Nov 21, 2024  
2024-2025 SCRIPPS CATALOG 
    
2024-2025 SCRIPPS CATALOG

About Scripps College


About Scripps College

When Scripps was founded in 1926 in Claremont, California, it was one of few institutions dedicated to educating women for lives of commitment and engagement. Since then, Scripps has continued to champion qualities of both mind and spirit in accordance with the vision of its founder, newspaper entrepreneur and philanthropist Ellen Browning Scripps. Scripps today offers a rigorous interdisciplinary curriculum, a robust intellectual community, a commitment to diversity and inclusion, and a rich residential experience designed to shape the next generation of leaders.
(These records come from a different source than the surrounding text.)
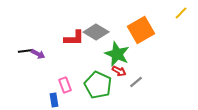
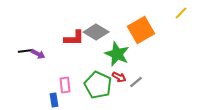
red arrow: moved 6 px down
pink rectangle: rotated 14 degrees clockwise
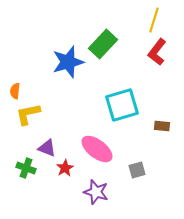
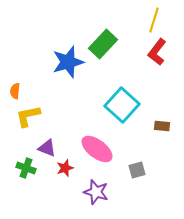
cyan square: rotated 32 degrees counterclockwise
yellow L-shape: moved 2 px down
red star: rotated 12 degrees clockwise
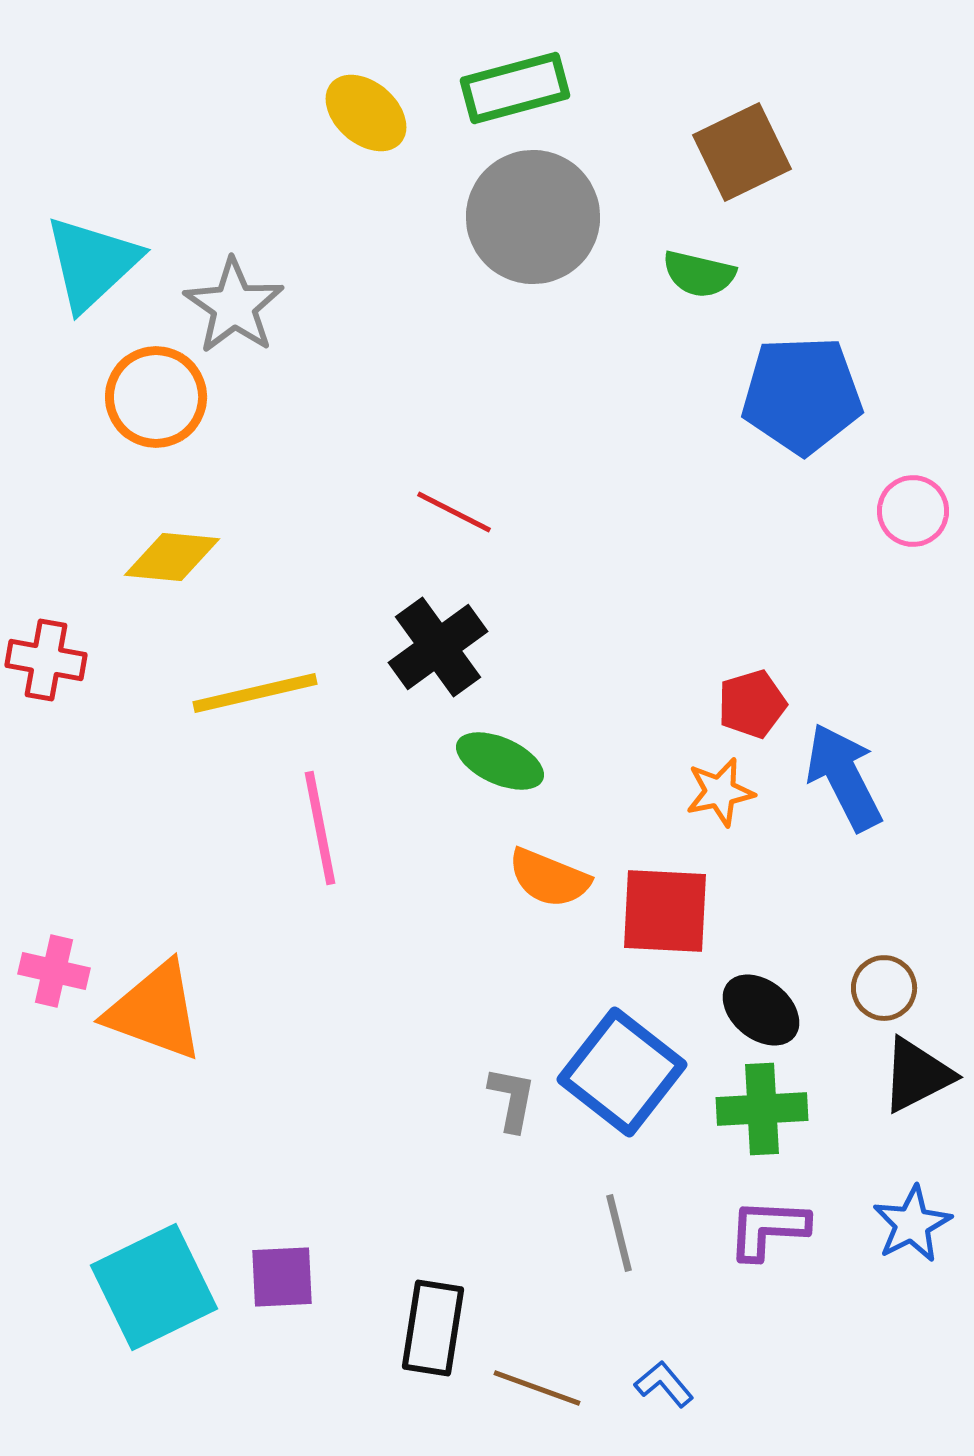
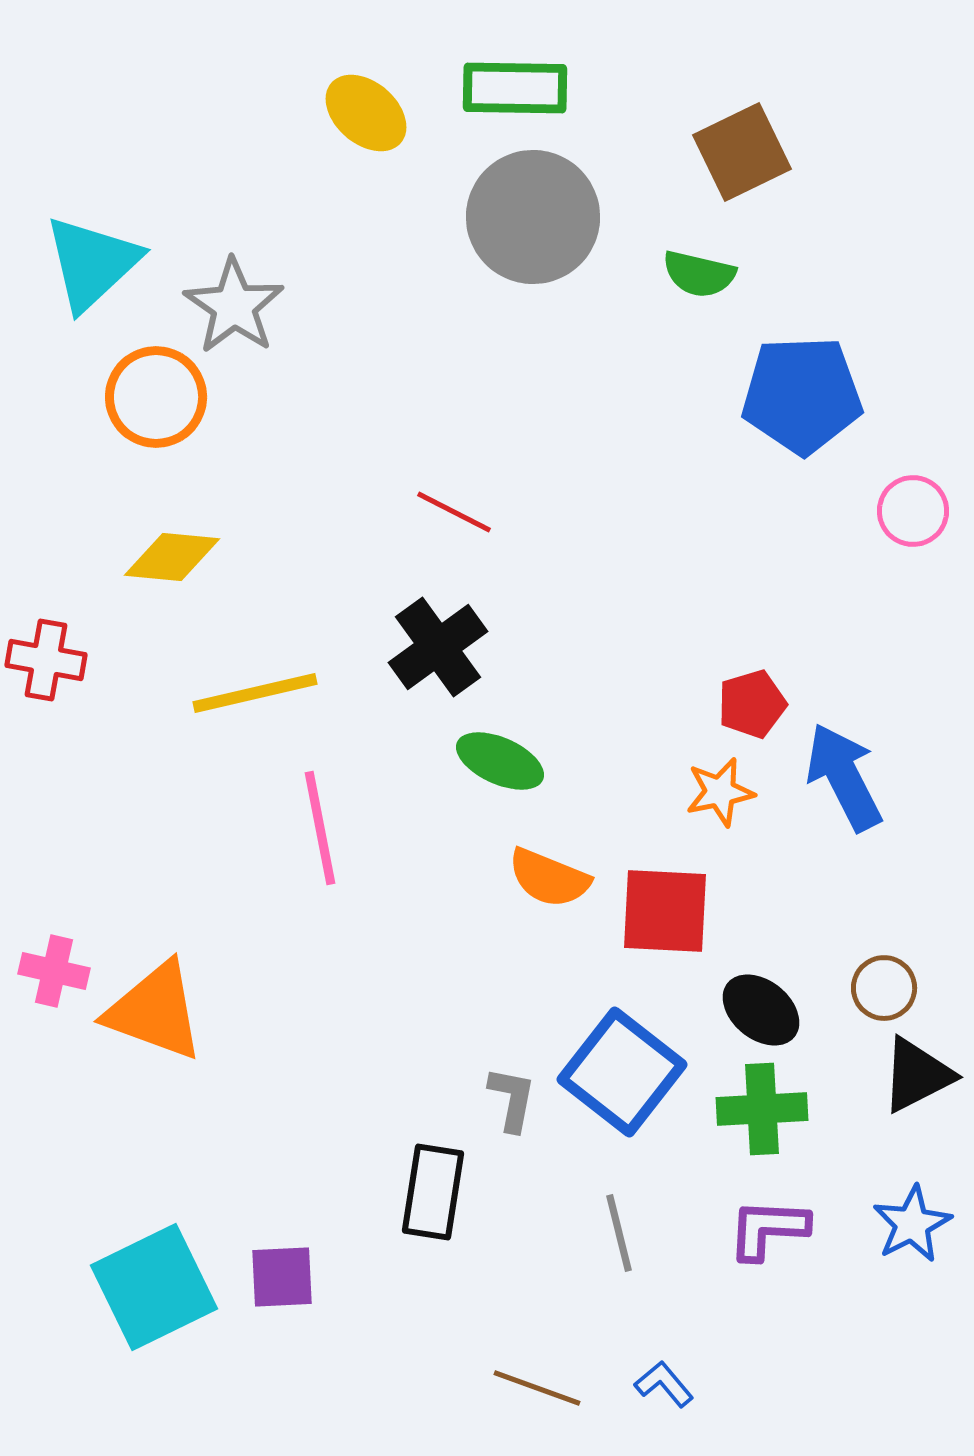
green rectangle: rotated 16 degrees clockwise
black rectangle: moved 136 px up
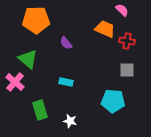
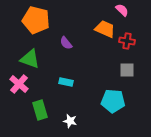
orange pentagon: rotated 16 degrees clockwise
green triangle: moved 2 px right; rotated 20 degrees counterclockwise
pink cross: moved 4 px right, 2 px down
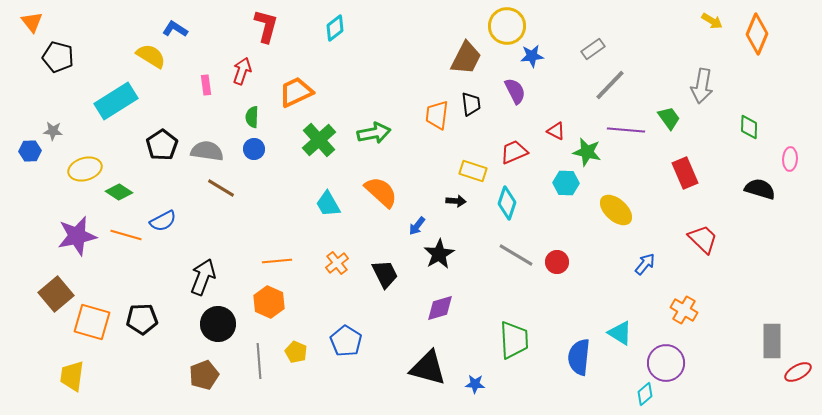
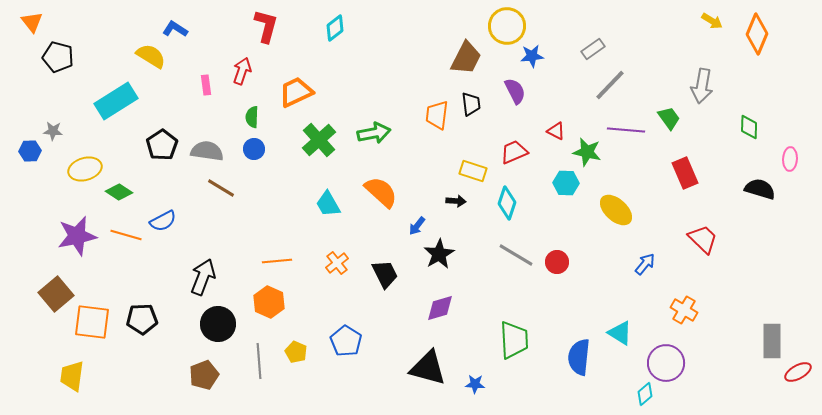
orange square at (92, 322): rotated 9 degrees counterclockwise
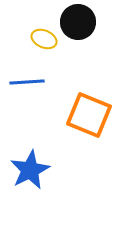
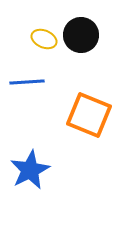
black circle: moved 3 px right, 13 px down
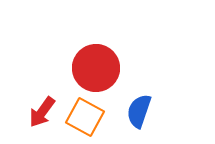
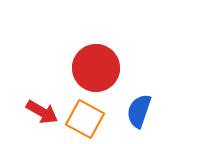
red arrow: rotated 96 degrees counterclockwise
orange square: moved 2 px down
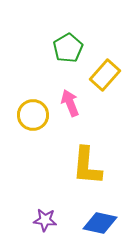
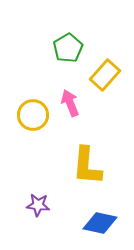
purple star: moved 7 px left, 15 px up
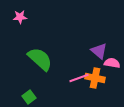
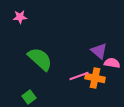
pink line: moved 2 px up
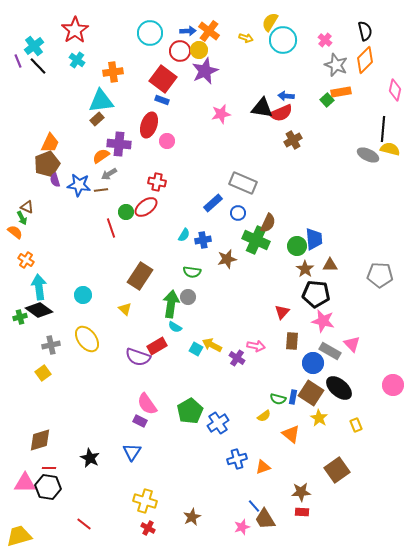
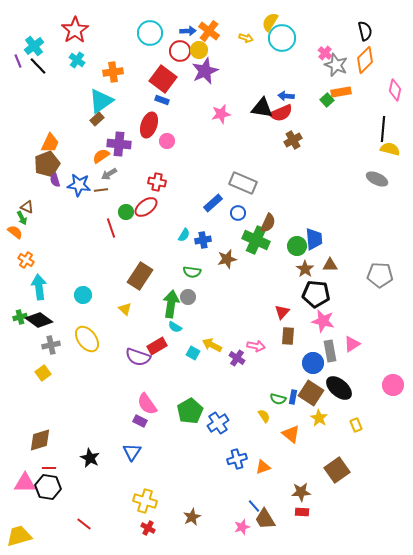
cyan circle at (283, 40): moved 1 px left, 2 px up
pink cross at (325, 40): moved 13 px down
cyan triangle at (101, 101): rotated 28 degrees counterclockwise
gray ellipse at (368, 155): moved 9 px right, 24 px down
black diamond at (39, 310): moved 10 px down
brown rectangle at (292, 341): moved 4 px left, 5 px up
pink triangle at (352, 344): rotated 42 degrees clockwise
cyan square at (196, 349): moved 3 px left, 4 px down
gray rectangle at (330, 351): rotated 50 degrees clockwise
yellow semicircle at (264, 416): rotated 88 degrees counterclockwise
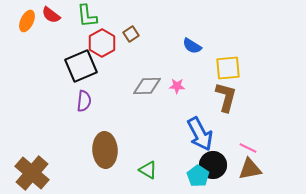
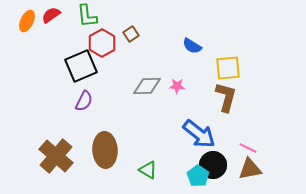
red semicircle: rotated 108 degrees clockwise
purple semicircle: rotated 20 degrees clockwise
blue arrow: moved 1 px left; rotated 24 degrees counterclockwise
brown cross: moved 24 px right, 17 px up
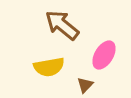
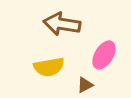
brown arrow: moved 1 px up; rotated 30 degrees counterclockwise
brown triangle: rotated 18 degrees clockwise
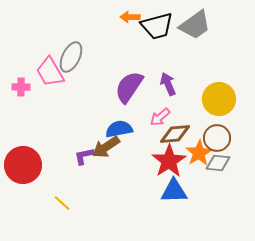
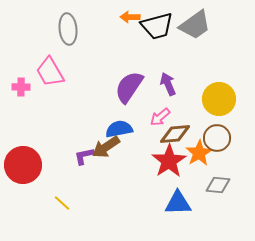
gray ellipse: moved 3 px left, 28 px up; rotated 32 degrees counterclockwise
gray diamond: moved 22 px down
blue triangle: moved 4 px right, 12 px down
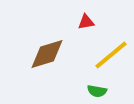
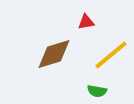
brown diamond: moved 7 px right
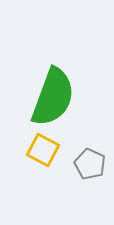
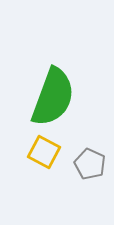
yellow square: moved 1 px right, 2 px down
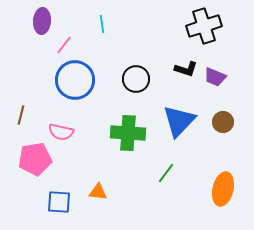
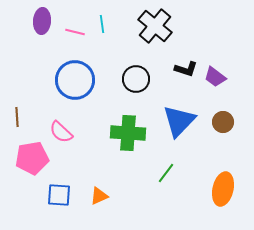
black cross: moved 49 px left; rotated 32 degrees counterclockwise
pink line: moved 11 px right, 13 px up; rotated 66 degrees clockwise
purple trapezoid: rotated 15 degrees clockwise
brown line: moved 4 px left, 2 px down; rotated 18 degrees counterclockwise
pink semicircle: rotated 30 degrees clockwise
pink pentagon: moved 3 px left, 1 px up
orange triangle: moved 1 px right, 4 px down; rotated 30 degrees counterclockwise
blue square: moved 7 px up
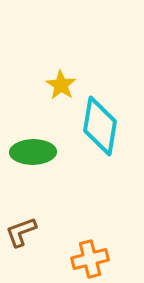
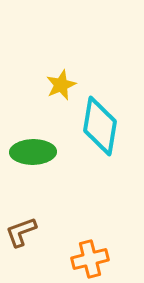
yellow star: rotated 16 degrees clockwise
As an internationally recognized leader in women’s liberal arts education, Scripps has an increasingly competitive admissions process that reflects the growing demand for a Scripps education. The College has garnered numerous prestigious national grants for student and faculty research, curriculum development, and educational initiatives, and has established a reputation for thoughtful leadership among higher education peers. Scripps students win many national fellowships and research grants and offer the skills employers value and society needs: strong critical thinking, written and oral communication abilities, a global orientation and intercultural competence, and the ability to collaborate effectively.

Mission

The mission of Scripps College is to educate women to develop their intellects and talents through active participation in a community of scholars, so that as graduates they may contribute to society through public and private lives of leadership, service, integrity, and creativity.

Founder

Ellen Browning Scripps was a reporter, global adventurer, suffragist, businesswoman, and philanthropist—a woman ahead of her time. She would have been an exceptional woman in any era—her lifetime achievements were truly remarkable.

With a small bequest from her late grandfather and savings from her wages as a schoolteacher, Ellen and her brothers founded one of the country’s leading newspaper and publishing enterprises. Her business acumen, on which her brothers depended, was a tremendous benefit to the venture, and her daily column was one of the nation’s best-read features in more than 1,000 newspapers.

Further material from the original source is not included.